Openly available datasets

SIIM Hackathon Dataset

A small but comprehensive dataset featuring fictional, but realistic, patient personas with their clinical data in FHIR and images in DICOM that corroborate each patient's story.

Note: If you are using the Hackathon Server then it already has this data loaded.


The Cancer Imaging Archive (TCIA)

TCIA is a service which de-identifies and hosts a large archive of medical images of cancer accessible for public download. The data are organized as “Collections”, typically patients related by a common disease (e.g. lung cancer), image modality (MRI, CT, etc) or research focus. DICOM is the primary file format used by TCIA for image storage. Supporting data related to the images such as patient outcomes, treatment details, genomics, pathology, and expert analyses are also provided when available.


Imaging Data Commons (IDC)

The National Cancer Institute (NCI) Cancer Research Data Commons (CRDC) aims to establish a national cloud-based data science infrastructure. Imaging Data Commons (IDC), provides a radiology and pathology DICOM image repository in CRDC. CRDC connects researchers with key cancer data types (imaging, genomics, and proteomics) co-located with cloud-based computational resources and big data analysis tools provided in Google and AWS clouds.


SIIM-ISIC Melanoma Classification Challenge

This Dermatology dataset contains 33,126 dermoscopic training images of unique benign and malignant skin lesions from over 2,000 patients. Each image is associated with one of these individuals using a unique patient identifier. All malignant diagnoses have been confirmed via histopathology, and benign diagnoses have been confirmed using either expert agreement, longitudinal follow-up, or histopathology. A thorough publication describing all features of this dataset is available in the form of a pre-print that has not yet undergone peer review.

The dataset was generated by the International Skin Imaging Collaboration (ISIC) and images are from the following sources: Hospital Clínic de Barcelona, Medical University of Vienna, Memorial Sloan Kettering Cancer Center, Melanoma Institute Australia, University of Queensland, and the University of Athens Medical School.
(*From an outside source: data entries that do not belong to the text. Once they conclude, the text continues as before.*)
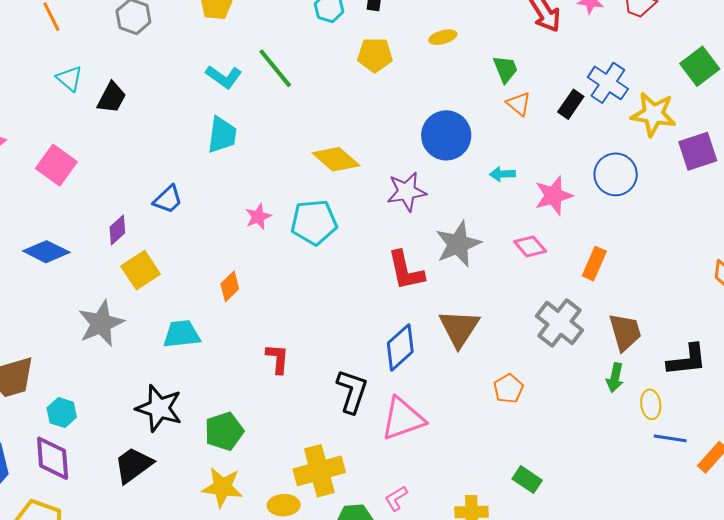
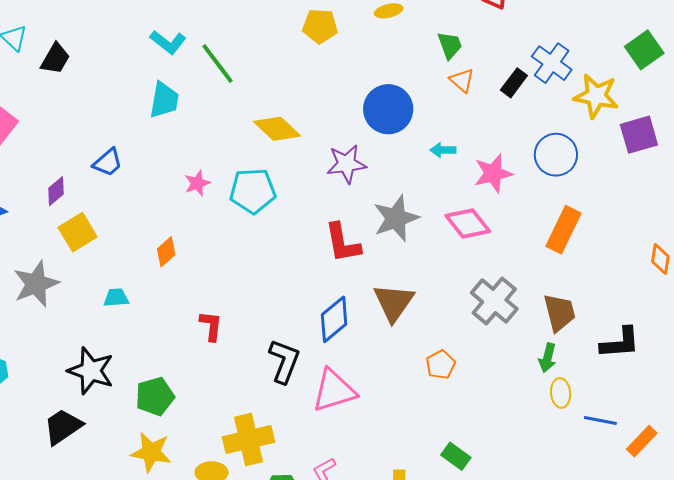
green line: (275, 68) -> (217, 63), moved
pink diamond: (530, 246) -> (468, 223), size x1.4
orange rectangle: (594, 264) -> (564, 230), moved, size x1.4
cyan trapezoid: (182, 334) -> (116, 298), size x0.7
yellow ellipse: (651, 404) -> (561, 393), moved

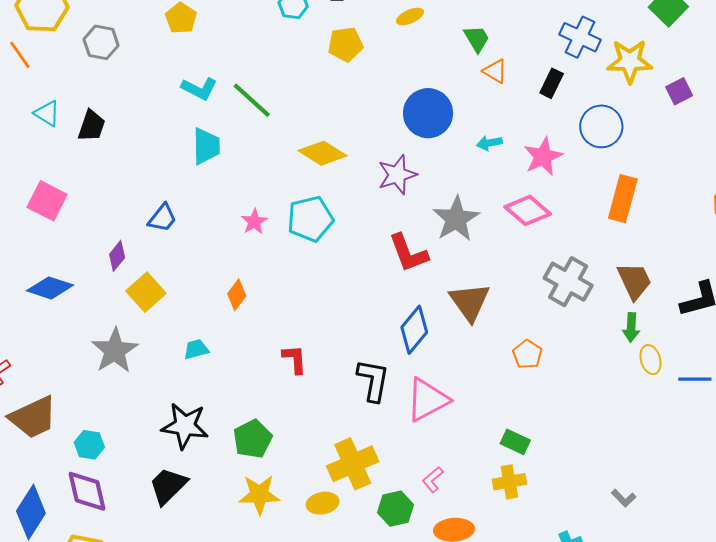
black rectangle: (514, 83) -> (552, 83), moved
purple square: (639, 135) -> (679, 91), size x0.7
green rectangle: (456, 456) -> (515, 442), moved

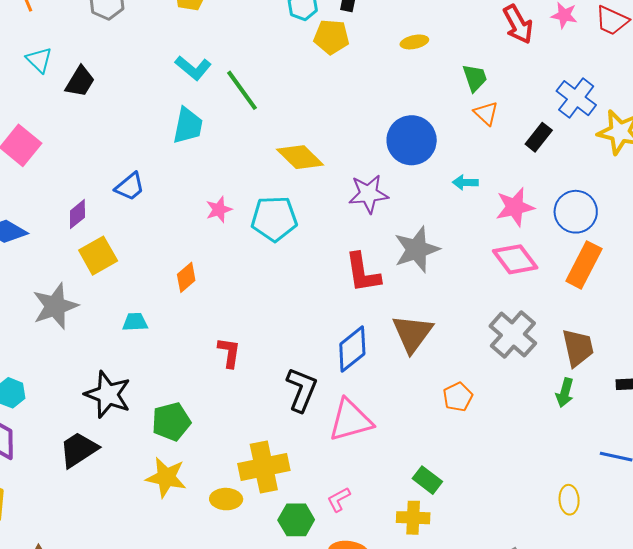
yellow pentagon: (346, 44) -> (331, 37), moved
blue circle: (601, 126) -> (576, 212), moved
pink diamond: (528, 210) -> (515, 259), moved
yellow ellipse: (651, 360) -> (569, 500), moved

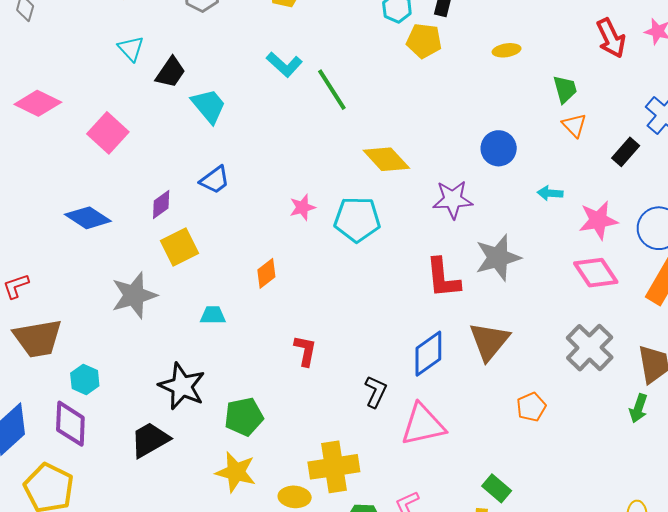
cyan trapezoid: (188, 126) -> (209, 106), moved, turned -54
blue circle: (412, 140) -> (499, 148), size x0.7
black L-shape: (302, 390) -> (376, 392), size x0.7

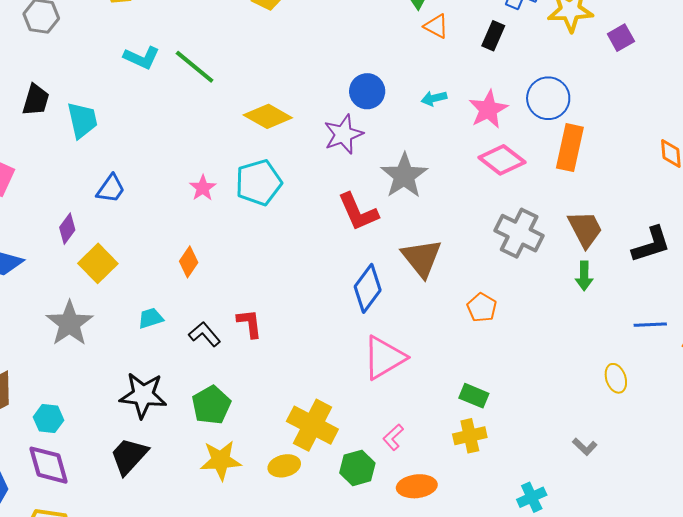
cyan trapezoid: (209, 106) -> (82, 120), turned 45
blue circle: (499, 148) -> (367, 91), moved
black L-shape: (376, 392) -> (205, 334), moved, turned -48
yellow cross: (334, 467) -> (312, 425), turned -36

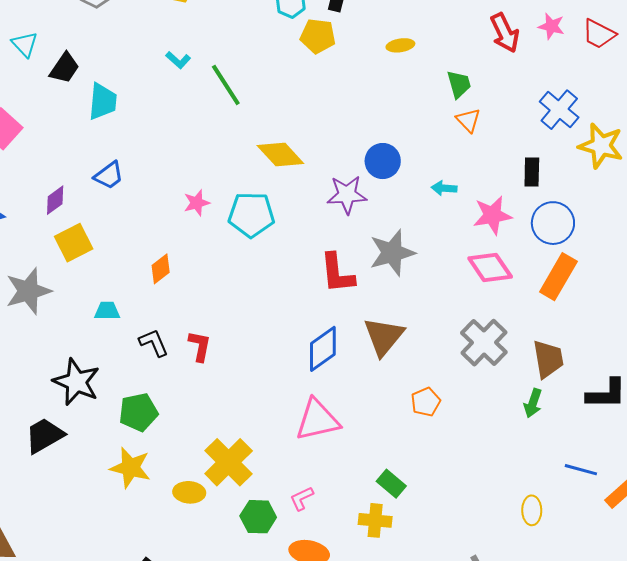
black rectangle: (493, 36) -> (532, 172), moved, turned -40
cyan L-shape: (142, 58) -> (178, 60), size x0.7

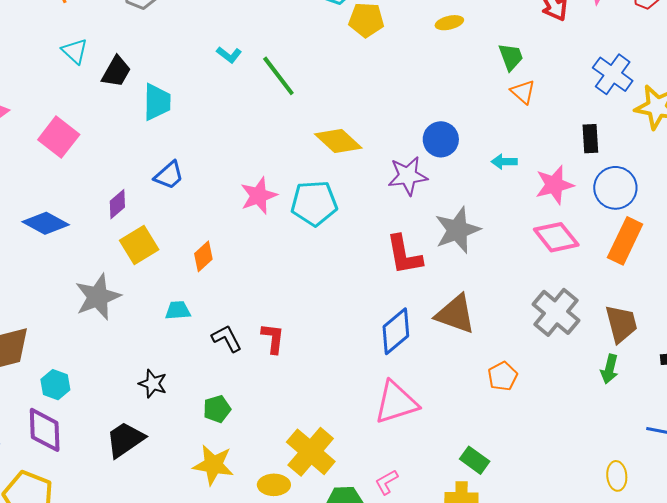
pink star: (197, 203) -> (259, 196), size x1.4
orange diamond: (161, 269) -> (203, 256), moved
brown triangle: (384, 336) -> (456, 314), turned -45
black star: (76, 382) -> (153, 384), size x0.6
green pentagon: (138, 412) -> (217, 409), size x0.7

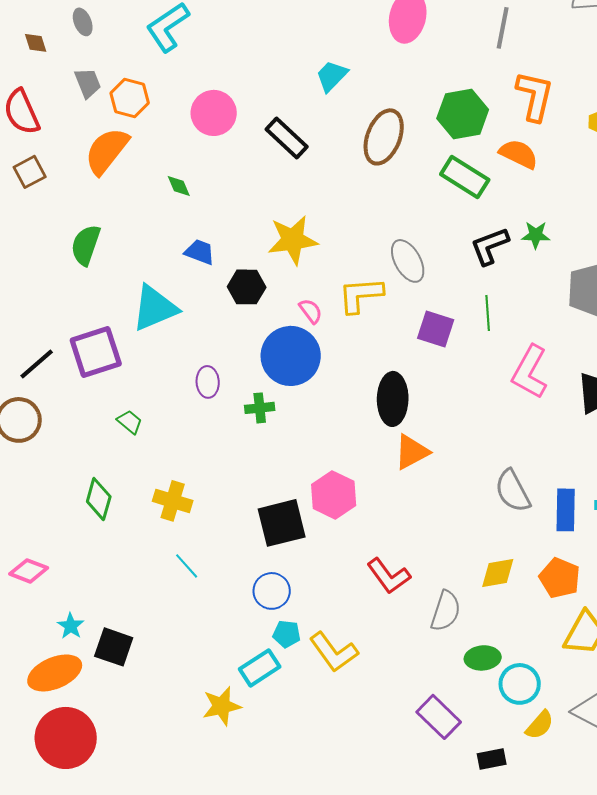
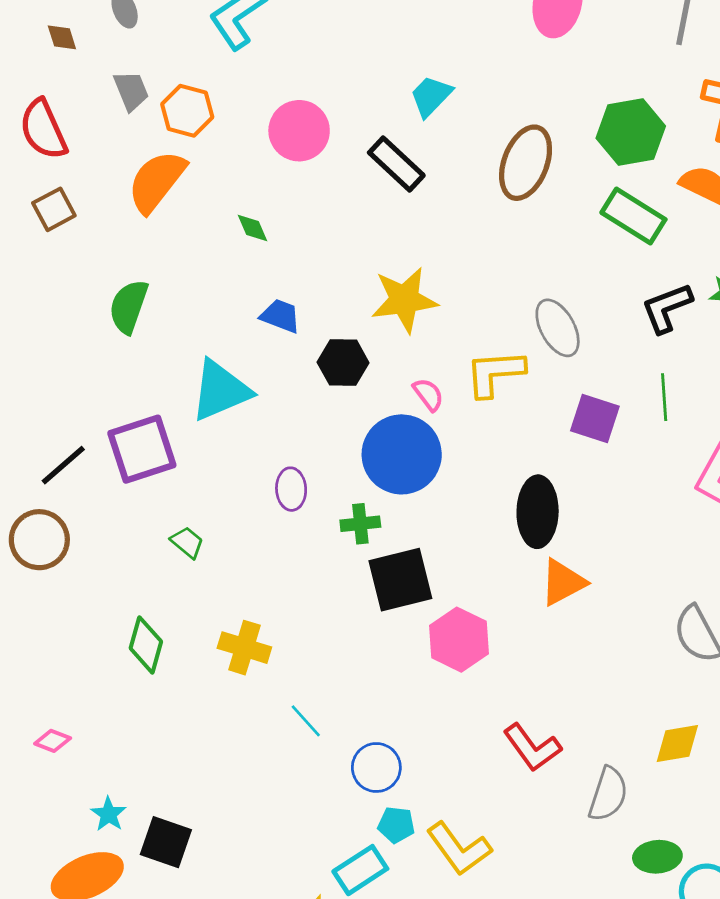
cyan trapezoid: (332, 76) -> (431, 96), moved
black square: (282, 523) -> (400, 580), moved
cyan line: (187, 566) -> (306, 721), moved
pink diamond: (29, 571) -> (53, 741), size x0.7

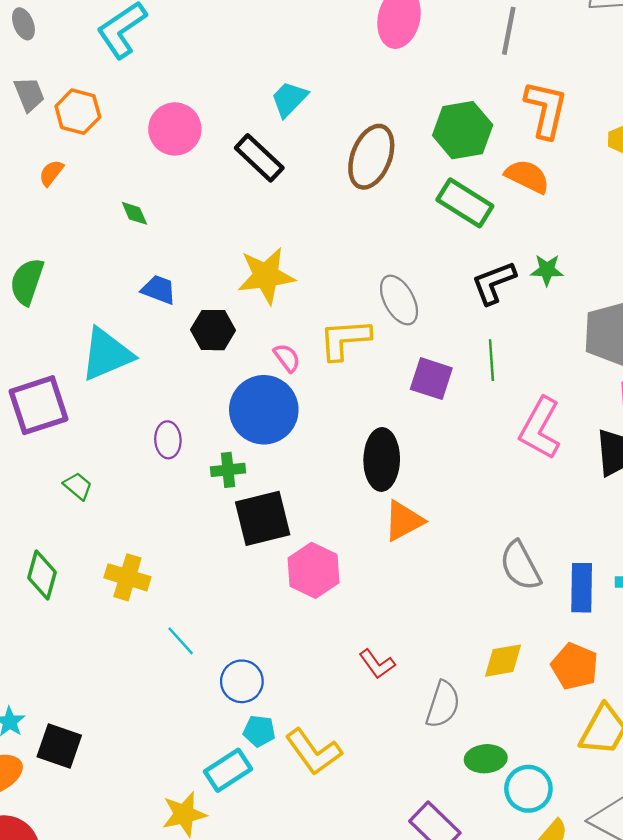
orange semicircle: (157, 181) -> (51, 173), size x0.5
red L-shape: (532, 748) -> (377, 664), size x0.7

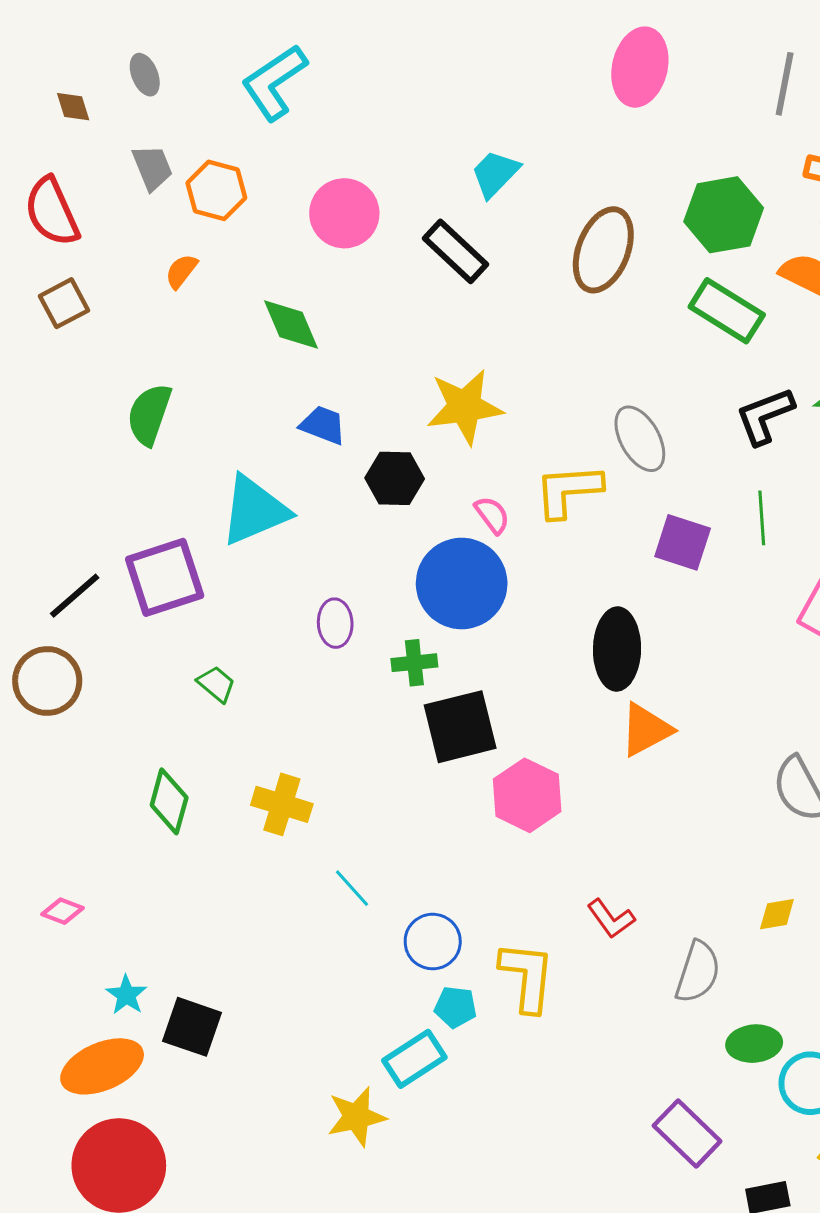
green diamond: (134, 213) -> (291, 325), size x1.6
yellow diamond: (503, 661) -> (777, 914), size x0.7
yellow L-shape: (313, 752) -> (527, 977), moved, turned -138

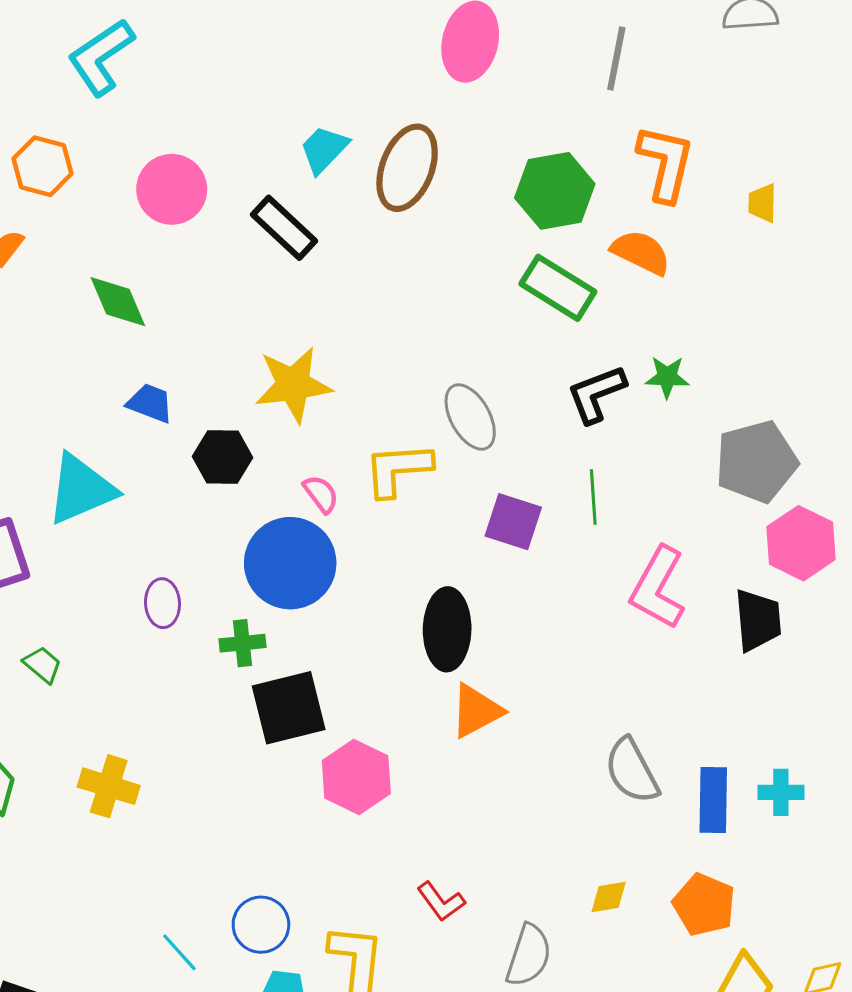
brown ellipse: (603, 250) -> (407, 168), moved
cyan line: (352, 888) -> (179, 952), moved

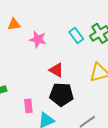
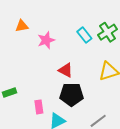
pink star: (38, 39) -> (46, 40), turned -30

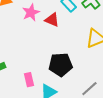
red triangle: (66, 70) -> (52, 20), moved

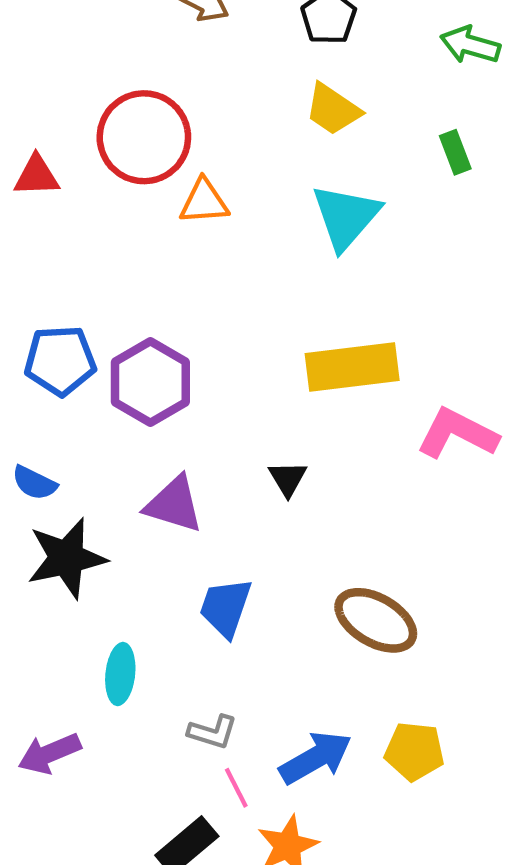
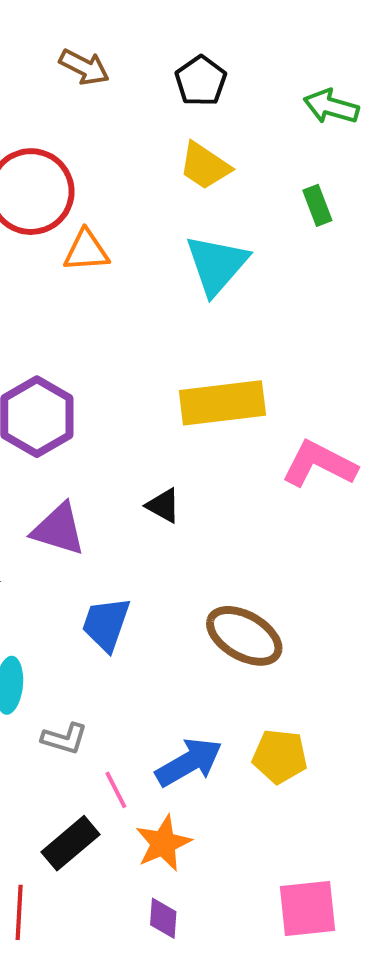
black triangle: (288, 479) -> (163, 506), turned -30
gray L-shape: (213, 732) -> (65, 739), moved

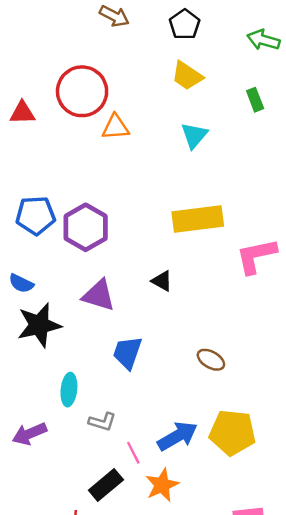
cyan triangle: (217, 265) -> (194, 135), size x0.7
pink L-shape: (319, 464) -> (256, 256), turned -39
brown ellipse: (244, 636) -> (211, 360), size x0.6
yellow pentagon: (280, 756) -> (232, 433), size x1.4

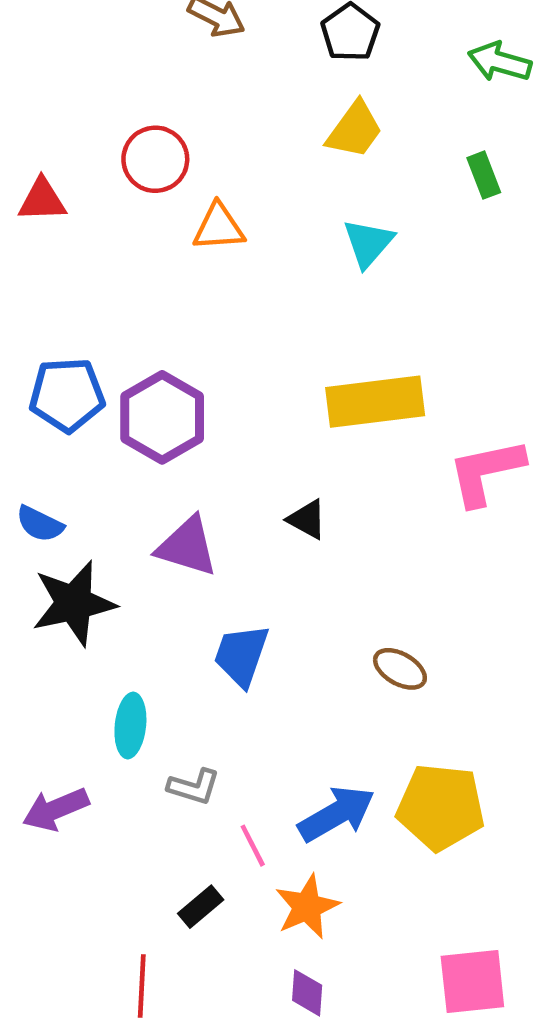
yellow trapezoid: (187, 76) -> (355, 130), turned -88
red circle: (82, 91) -> (155, 159), size x0.7
black rectangle: (106, 485) -> (201, 907), size x0.7

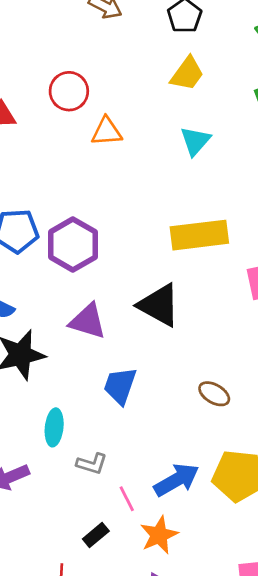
black triangle: (307, 519) -> (159, 305), size x1.8

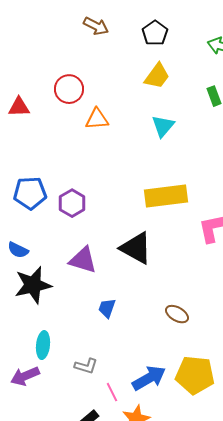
purple hexagon: (73, 245) -> (72, 203), size x0.7
blue trapezoid: (120, 386) -> (107, 308), size x0.7
cyan ellipse: (54, 427) -> (43, 345), moved

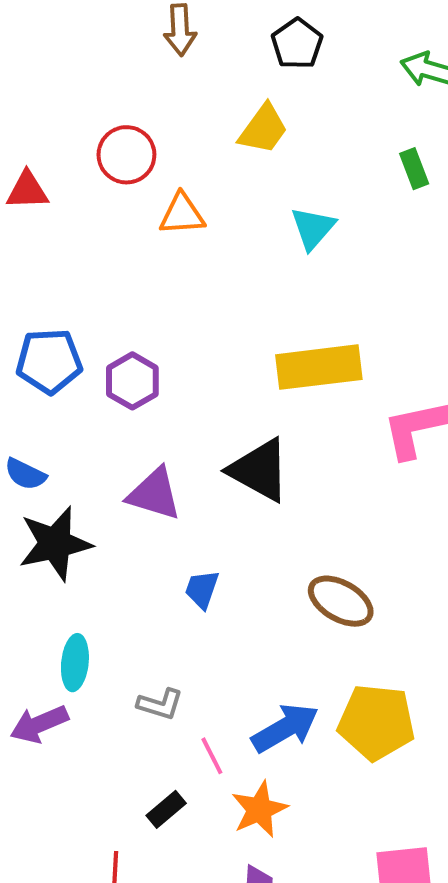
brown arrow: (96, 26) -> (180, 30), turned 60
yellow trapezoid: (157, 76) -> (263, 129), moved
brown ellipse: (177, 314) -> (341, 601), size x1.4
The dataset was curated for the SIIM-ISIC Melanoma Classification Challenge hosted on Kaggle during the Summer of 2020.


The Coherent Dataset

The “Coherent Data Set” is a novel synthetic data set that leverages structured data from Synthea™ to create a longitudinal, “coherent” patient-level electronic health record (EHR). Comprised of synthetic patients, the Coherent Data Set is publicly available, reproducible using Synthea™, and free of the privacy risks that arise from using real patient data. The Coherent Data Set provides complex and representative health records that can be leveraged by health IT professionals without the risks associated with de-identified patient data. It includes familial genomes that were created through a simulation of the genetic reproduction process; magnetic resonance imaging (MRI) DICOM files created with a voxel-based computational model; clinical notes in the style of traditional subjective, objective, assessment, and plan notes; and physiological data that leverage existing System Biology Markup Language (SBML) models to capture non-linear changes in patient health metrics. HL7 Fast Healthcare Interoperability Resources (FHIR®) links the data together. The models can generate clinically logical health data, but ensuring clinical validity remains a challenge without comparable data to substantiate results. We believe this data set is the first of its kind and a novel contribution to practical health interoperability efforts.


MIDRC COVID-19 Imaging Data Collection

RSNA is collecting and publishing data through MIDRC and has established key partnerships and assembled an international task force of scientists and radiologists to support this effort.

We have developed data selection criteria, data sharing agreements and tools to help sites organize, de-identify and transfer data. The RSNA-MIDRC data collection pathway will enable radiology organizations to contribute data to MIDRC safely and conveniently.

Assembling broad and diverse datasets is essential to supporting quality research leading to improvements in diagnosis care.